### [Exercise details]
Would you pull out every line of the material that contains the string "muur"?

### [Supplied records]
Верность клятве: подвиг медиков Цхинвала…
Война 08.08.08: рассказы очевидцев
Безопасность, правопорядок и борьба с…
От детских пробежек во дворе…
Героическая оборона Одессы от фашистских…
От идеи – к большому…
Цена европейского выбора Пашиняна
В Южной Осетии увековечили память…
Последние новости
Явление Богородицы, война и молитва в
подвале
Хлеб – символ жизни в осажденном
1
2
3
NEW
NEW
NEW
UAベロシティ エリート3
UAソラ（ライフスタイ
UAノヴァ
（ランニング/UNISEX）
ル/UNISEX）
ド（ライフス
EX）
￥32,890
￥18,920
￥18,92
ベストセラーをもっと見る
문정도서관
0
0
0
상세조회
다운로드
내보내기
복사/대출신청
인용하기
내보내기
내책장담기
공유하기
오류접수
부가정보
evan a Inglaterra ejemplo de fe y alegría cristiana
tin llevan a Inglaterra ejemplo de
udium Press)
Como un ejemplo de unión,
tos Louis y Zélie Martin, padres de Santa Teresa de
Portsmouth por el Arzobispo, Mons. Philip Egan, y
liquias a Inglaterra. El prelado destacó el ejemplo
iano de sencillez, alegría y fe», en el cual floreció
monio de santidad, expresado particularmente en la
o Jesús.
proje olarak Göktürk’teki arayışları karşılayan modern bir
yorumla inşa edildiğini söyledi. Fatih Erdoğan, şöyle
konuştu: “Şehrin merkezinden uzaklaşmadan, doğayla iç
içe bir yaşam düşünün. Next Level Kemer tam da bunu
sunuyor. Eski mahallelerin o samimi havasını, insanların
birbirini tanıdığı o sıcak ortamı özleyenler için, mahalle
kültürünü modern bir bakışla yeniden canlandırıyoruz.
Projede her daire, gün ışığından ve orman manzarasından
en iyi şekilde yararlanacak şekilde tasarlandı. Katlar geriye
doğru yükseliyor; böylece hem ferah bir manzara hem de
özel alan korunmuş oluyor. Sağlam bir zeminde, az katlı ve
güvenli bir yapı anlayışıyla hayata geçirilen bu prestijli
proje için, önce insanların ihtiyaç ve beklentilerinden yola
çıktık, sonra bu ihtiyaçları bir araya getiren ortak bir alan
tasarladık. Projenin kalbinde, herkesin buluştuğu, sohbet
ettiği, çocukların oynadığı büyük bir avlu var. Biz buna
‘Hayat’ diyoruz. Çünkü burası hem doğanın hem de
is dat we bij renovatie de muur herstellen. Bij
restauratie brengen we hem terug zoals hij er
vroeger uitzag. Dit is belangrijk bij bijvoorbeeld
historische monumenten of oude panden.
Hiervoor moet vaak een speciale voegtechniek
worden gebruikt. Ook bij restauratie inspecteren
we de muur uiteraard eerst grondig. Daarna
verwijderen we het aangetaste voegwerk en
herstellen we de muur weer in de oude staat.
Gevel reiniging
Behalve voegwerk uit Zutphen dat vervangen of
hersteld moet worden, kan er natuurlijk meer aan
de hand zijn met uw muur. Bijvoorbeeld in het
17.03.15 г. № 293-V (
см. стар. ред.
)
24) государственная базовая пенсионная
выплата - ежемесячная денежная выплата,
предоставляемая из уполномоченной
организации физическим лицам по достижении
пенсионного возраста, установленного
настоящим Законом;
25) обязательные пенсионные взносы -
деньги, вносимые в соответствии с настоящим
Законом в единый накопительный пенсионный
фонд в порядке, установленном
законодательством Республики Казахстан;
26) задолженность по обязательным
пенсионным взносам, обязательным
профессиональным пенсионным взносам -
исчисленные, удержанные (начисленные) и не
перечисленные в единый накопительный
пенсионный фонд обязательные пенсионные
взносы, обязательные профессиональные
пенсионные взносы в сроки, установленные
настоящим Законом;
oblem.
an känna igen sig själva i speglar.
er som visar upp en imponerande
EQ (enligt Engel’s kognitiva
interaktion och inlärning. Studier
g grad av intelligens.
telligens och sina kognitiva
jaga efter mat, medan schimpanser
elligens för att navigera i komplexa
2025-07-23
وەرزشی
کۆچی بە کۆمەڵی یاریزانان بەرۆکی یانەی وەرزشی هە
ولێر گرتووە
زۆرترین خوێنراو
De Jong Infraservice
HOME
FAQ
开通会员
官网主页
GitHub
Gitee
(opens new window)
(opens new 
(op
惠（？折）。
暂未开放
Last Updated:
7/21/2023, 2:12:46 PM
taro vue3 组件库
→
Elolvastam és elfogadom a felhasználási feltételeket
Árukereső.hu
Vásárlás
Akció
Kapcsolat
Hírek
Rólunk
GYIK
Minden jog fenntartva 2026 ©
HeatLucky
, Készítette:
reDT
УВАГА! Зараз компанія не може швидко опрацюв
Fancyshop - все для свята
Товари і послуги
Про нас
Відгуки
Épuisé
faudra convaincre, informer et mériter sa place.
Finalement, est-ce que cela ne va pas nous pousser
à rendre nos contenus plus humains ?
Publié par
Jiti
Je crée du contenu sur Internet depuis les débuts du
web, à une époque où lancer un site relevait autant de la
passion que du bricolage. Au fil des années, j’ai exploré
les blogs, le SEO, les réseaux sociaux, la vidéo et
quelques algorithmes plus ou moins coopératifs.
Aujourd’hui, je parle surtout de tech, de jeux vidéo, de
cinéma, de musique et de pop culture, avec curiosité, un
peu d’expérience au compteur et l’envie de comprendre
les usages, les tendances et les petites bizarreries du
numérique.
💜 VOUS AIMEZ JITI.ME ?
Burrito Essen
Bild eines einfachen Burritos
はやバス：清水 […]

### [Exercise response]
is dat we bij renovatie de muur herstellen. Bij
we de muur uiteraard eerst grondig. Daarna
herstellen we de muur weer in de oude staat.
de hand zijn met uw muur. Bijvoorbeeld in het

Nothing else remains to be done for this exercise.